Other scene bonuses award you Shelter Points, the other score next to Food Points. It’s important that you keep those two scores balanced, because the higher one will be discarded at the end of the game and the player with the highest lower score wins. Your main source of Shelter Points are the caves around the edge of your board. Reach one of them by placing a tile so that one scene covers the cave and you score Shelter Points for it. But earning three Shelter Points as the bonus from a Camp scene is not bad, either. You can also earn Shelter Points when you take a Fire scene bonus and place a bear on an opponent’s board that will block the space it sits on until he spends his own Fire bonus to get rid of it. Why does giving a bear to another player earn Shelter Points for you? Probably because a bear in his territory isn’t in yours, so it makes your tribe safer.
Described above are not all the possible scene bonuses, but they should give you an impression that those things are very useful. Their only downside is that you have to take them the moment you place the tile, you can’t save them for later. That’s where the caves become really useful once more, securing one of those for your tribe lets you take the more rare cave bonus tokens. They do mostly the same as the scene bonuses, but you get to keep them for later and use them exactly when you need them.
The game ends when all tiles are gone from the draw pile and common pool, usually after 30-45 minutes. The winner is the player who’s lower score is the highest.
Sapiens was a game that surprised me in a good way. After reading the description, I had this idea of Dominoes with a theme glued on. But while the basic idea of having tiles with two halves that have to match other tiles is similar, Sapiens adds a nice amount of strategy over any Dominoes variant that I ever played. Unlike Dominoes, where you play tiles in a line, Sapiens gives you a two-dimensional grid to work with, and that gives you many opportunities to lock yourself out of places where you really wanted to place a tile. Planning a few steps ahead is important to prevent that, and that extends to picking your tiles from the common pool.

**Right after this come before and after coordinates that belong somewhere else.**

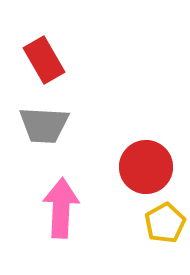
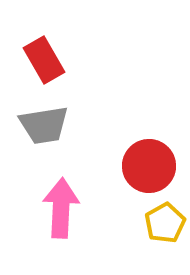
gray trapezoid: rotated 12 degrees counterclockwise
red circle: moved 3 px right, 1 px up
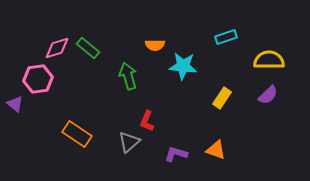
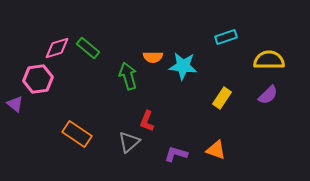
orange semicircle: moved 2 px left, 12 px down
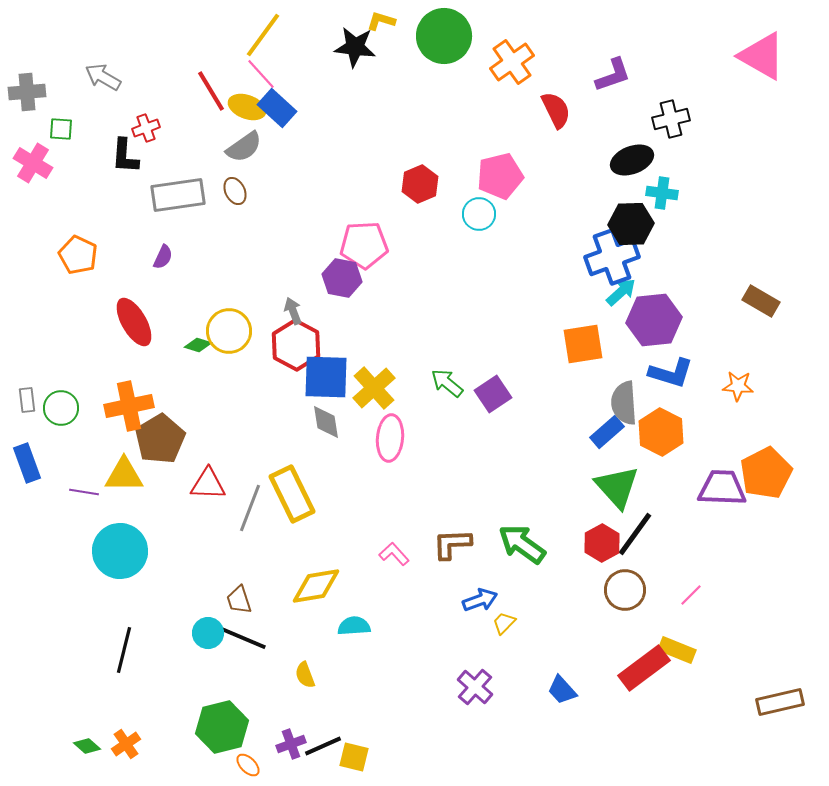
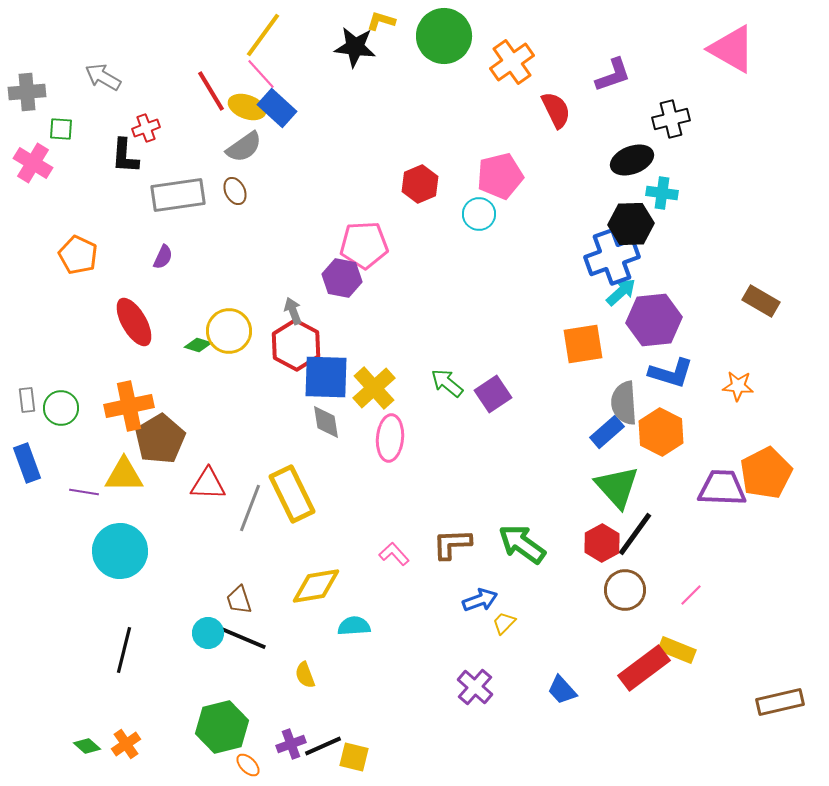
pink triangle at (762, 56): moved 30 px left, 7 px up
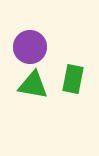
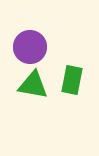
green rectangle: moved 1 px left, 1 px down
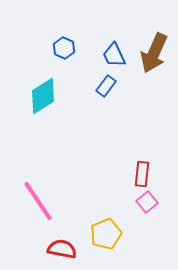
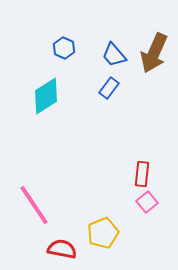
blue trapezoid: rotated 16 degrees counterclockwise
blue rectangle: moved 3 px right, 2 px down
cyan diamond: moved 3 px right
pink line: moved 4 px left, 4 px down
yellow pentagon: moved 3 px left, 1 px up
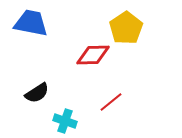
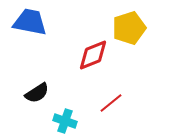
blue trapezoid: moved 1 px left, 1 px up
yellow pentagon: moved 3 px right; rotated 16 degrees clockwise
red diamond: rotated 20 degrees counterclockwise
red line: moved 1 px down
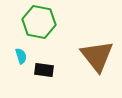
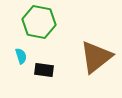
brown triangle: moved 1 px left, 1 px down; rotated 30 degrees clockwise
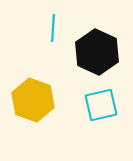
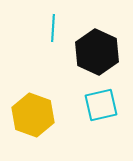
yellow hexagon: moved 15 px down
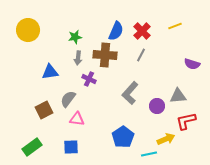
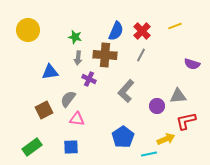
green star: rotated 24 degrees clockwise
gray L-shape: moved 4 px left, 2 px up
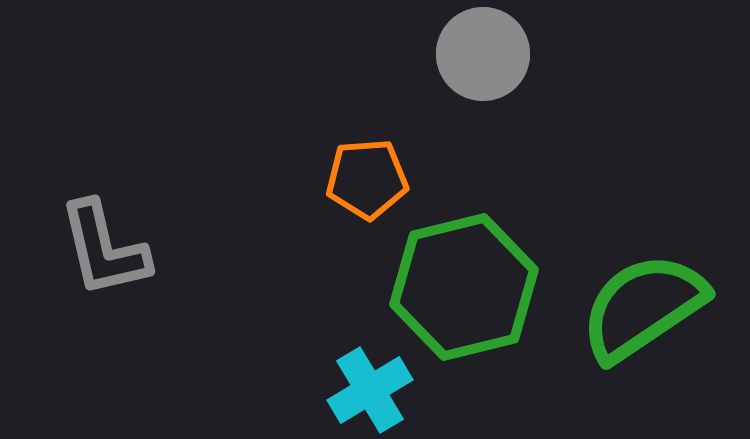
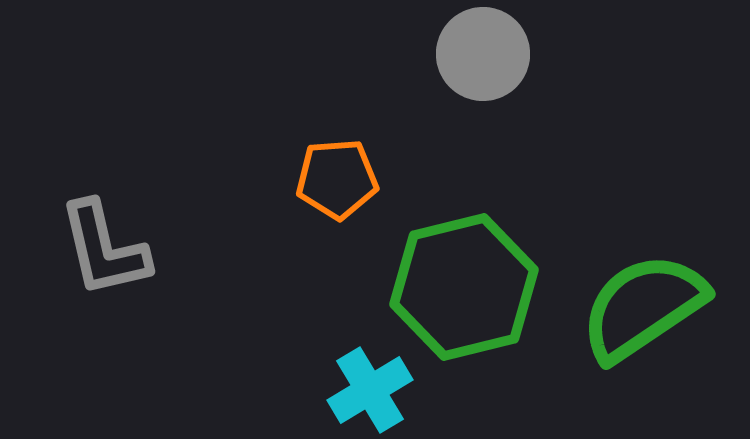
orange pentagon: moved 30 px left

The second surprise was the amount of interaction in Sapiens. I can’t deny that play mostly happens on your own board, away from the other players, but the various scene bonuses offer a few options to mess with your opponents. The interaction is all negative, meaning all you can do is mess things up for your opponent, not do anything mutually beneficial. Usually, that’s something that would put me off a game, especially a family game, but Sapiens lets you choose how much you interact. If your group isn’t into messing up with each other, then you just use those bonuses less, the game is a bit less interactive, but it still works and is fun. If, on the other hand, you play with the kind of people that live to mess with each other, then Fights, Fires, and especially Water let you do that. It’s not immediately obvious, but Water is easily the nastiest of the bunch. Swapping out the one tile an opponent can use on their next turn against something they can not is what gets you thrown out of the family home on Thanksgiving before turkey is served. Just trust me on that.
Of course, even with all that, Sapiens is not a very interactive game. It strikes a good balance between puzzling out your own best solution and doing things to your opponents. It’s a light game, but with a satisfying amount of planning required. And did I mention it manages to make a Dominoes game look good? Because it does that, too.